# [TRY IT]
Among the records below, find each line containing the word "Steinar" and copy it.

(PROVIDED RECORDS Opens)

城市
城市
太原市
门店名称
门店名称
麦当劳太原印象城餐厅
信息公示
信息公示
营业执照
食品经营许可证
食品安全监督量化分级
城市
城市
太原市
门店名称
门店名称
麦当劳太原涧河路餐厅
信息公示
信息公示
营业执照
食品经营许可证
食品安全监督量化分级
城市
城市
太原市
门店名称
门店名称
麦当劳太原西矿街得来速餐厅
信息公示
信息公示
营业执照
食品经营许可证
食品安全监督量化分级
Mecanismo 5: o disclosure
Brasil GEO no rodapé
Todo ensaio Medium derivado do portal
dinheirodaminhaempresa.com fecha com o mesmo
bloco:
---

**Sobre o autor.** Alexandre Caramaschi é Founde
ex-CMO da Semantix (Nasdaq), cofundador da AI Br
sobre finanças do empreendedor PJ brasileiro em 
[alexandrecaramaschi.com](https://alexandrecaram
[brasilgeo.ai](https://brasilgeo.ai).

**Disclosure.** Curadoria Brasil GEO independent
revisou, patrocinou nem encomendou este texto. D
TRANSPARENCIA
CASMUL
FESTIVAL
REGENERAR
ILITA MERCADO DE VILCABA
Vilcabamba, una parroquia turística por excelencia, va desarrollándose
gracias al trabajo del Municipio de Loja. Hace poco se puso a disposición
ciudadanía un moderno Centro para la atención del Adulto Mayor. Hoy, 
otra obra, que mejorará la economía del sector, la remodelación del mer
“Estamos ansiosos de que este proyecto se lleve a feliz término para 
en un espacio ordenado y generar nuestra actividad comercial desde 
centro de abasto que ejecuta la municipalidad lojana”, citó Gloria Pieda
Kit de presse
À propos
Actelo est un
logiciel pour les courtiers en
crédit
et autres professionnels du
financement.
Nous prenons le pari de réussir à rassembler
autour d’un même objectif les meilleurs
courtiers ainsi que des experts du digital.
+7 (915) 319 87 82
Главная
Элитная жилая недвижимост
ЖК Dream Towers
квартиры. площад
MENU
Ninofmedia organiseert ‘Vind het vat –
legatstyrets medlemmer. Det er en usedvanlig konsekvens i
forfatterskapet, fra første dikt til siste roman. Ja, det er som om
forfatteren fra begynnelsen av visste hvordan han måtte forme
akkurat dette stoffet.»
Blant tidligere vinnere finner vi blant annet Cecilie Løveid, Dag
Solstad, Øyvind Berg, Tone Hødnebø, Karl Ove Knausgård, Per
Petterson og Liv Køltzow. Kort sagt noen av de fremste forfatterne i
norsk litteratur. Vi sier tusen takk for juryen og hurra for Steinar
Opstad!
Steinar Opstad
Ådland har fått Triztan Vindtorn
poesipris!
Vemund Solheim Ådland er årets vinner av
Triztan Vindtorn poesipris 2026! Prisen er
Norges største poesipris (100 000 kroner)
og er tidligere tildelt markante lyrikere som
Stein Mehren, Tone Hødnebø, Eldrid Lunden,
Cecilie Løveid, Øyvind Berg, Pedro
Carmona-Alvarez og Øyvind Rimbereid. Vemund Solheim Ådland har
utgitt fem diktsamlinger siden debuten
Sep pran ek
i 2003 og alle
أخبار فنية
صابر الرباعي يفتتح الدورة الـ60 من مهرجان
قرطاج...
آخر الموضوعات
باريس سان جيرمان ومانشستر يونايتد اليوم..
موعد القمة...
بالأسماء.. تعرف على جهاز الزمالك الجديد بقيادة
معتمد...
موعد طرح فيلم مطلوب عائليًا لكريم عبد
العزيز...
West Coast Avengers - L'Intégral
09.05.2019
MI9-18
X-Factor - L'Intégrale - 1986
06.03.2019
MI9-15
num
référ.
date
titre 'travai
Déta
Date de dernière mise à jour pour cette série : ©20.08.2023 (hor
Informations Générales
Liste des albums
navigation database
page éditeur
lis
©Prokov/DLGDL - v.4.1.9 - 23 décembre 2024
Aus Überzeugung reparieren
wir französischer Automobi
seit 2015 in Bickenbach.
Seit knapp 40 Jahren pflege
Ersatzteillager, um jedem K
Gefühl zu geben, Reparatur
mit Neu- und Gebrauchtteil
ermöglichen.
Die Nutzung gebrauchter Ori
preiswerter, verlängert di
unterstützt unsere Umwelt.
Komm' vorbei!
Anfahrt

(PROVIDED RECORDS Closes)
(PROVIDED RECORDS Opens)

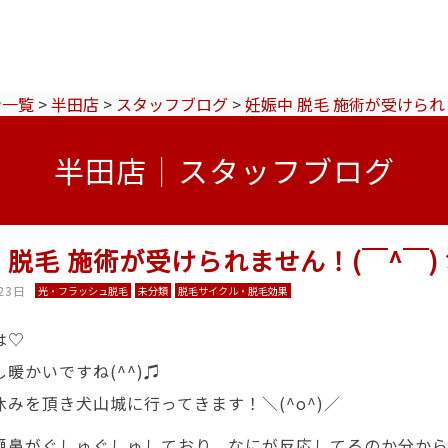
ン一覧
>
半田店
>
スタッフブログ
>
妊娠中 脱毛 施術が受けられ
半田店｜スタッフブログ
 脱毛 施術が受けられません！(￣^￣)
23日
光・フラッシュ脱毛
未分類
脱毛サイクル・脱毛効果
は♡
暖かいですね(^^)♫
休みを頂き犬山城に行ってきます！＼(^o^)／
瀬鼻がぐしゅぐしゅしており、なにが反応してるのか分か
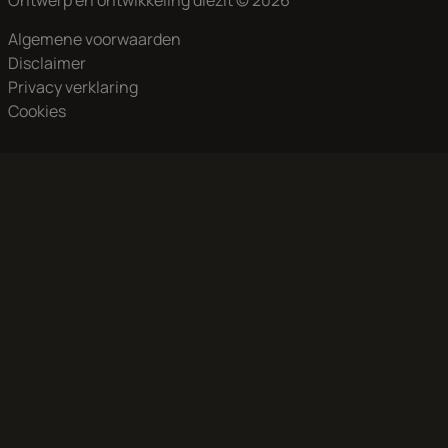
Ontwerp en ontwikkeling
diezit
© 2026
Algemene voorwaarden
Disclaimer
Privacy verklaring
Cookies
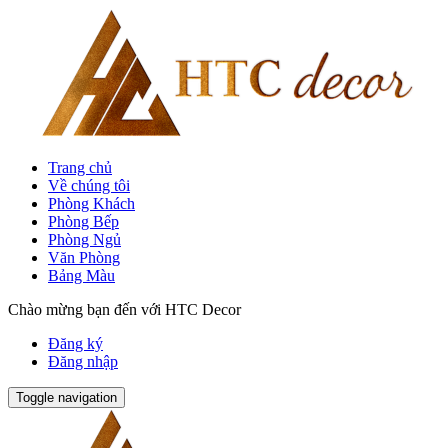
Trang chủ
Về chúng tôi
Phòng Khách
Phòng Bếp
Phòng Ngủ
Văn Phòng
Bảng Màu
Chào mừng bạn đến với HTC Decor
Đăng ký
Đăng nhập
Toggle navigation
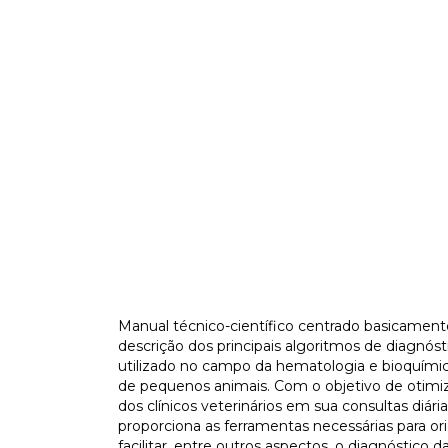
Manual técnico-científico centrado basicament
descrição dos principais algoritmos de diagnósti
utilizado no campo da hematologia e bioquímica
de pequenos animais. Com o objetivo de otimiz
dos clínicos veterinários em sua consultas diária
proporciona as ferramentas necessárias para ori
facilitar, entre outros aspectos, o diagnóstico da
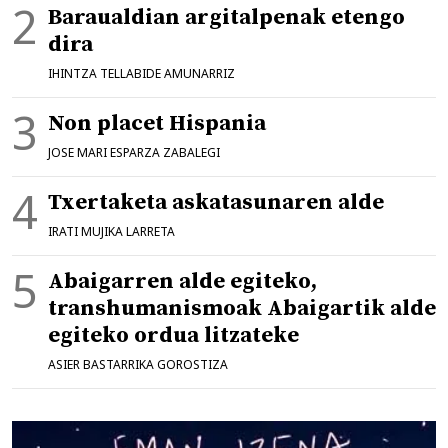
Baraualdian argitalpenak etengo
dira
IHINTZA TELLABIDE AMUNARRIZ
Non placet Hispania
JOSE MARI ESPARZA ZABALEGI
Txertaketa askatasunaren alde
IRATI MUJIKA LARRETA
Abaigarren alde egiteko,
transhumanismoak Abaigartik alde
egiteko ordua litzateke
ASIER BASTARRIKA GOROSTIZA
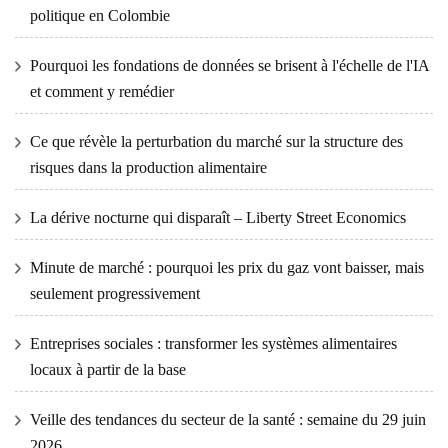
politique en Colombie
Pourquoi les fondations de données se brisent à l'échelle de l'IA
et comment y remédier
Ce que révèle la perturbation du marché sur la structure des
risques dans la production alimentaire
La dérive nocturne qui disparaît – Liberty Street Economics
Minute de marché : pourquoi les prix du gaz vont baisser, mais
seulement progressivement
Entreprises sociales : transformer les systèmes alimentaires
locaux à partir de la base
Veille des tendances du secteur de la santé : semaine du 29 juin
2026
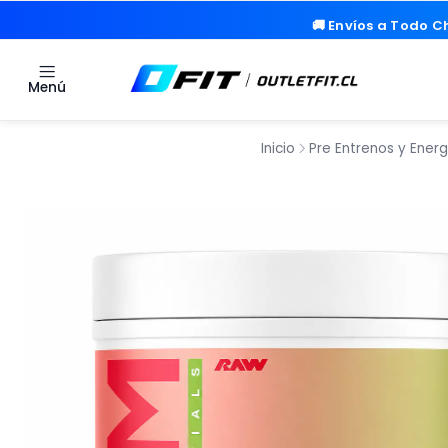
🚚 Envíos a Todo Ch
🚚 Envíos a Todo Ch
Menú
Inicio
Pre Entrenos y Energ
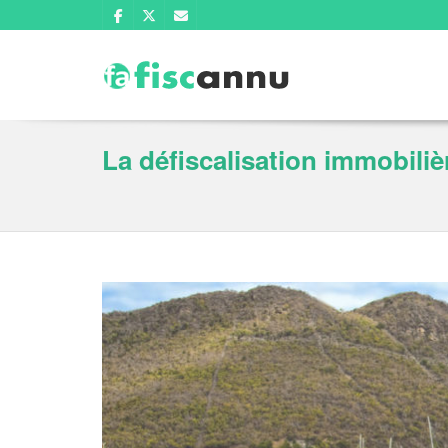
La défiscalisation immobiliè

(PROVIDED RECORDS Closes)

# [ANSWER SPACE]
norsk litteratur. Vi sier tusen takk for juryen og hurra for Steinar
Steinar Opstad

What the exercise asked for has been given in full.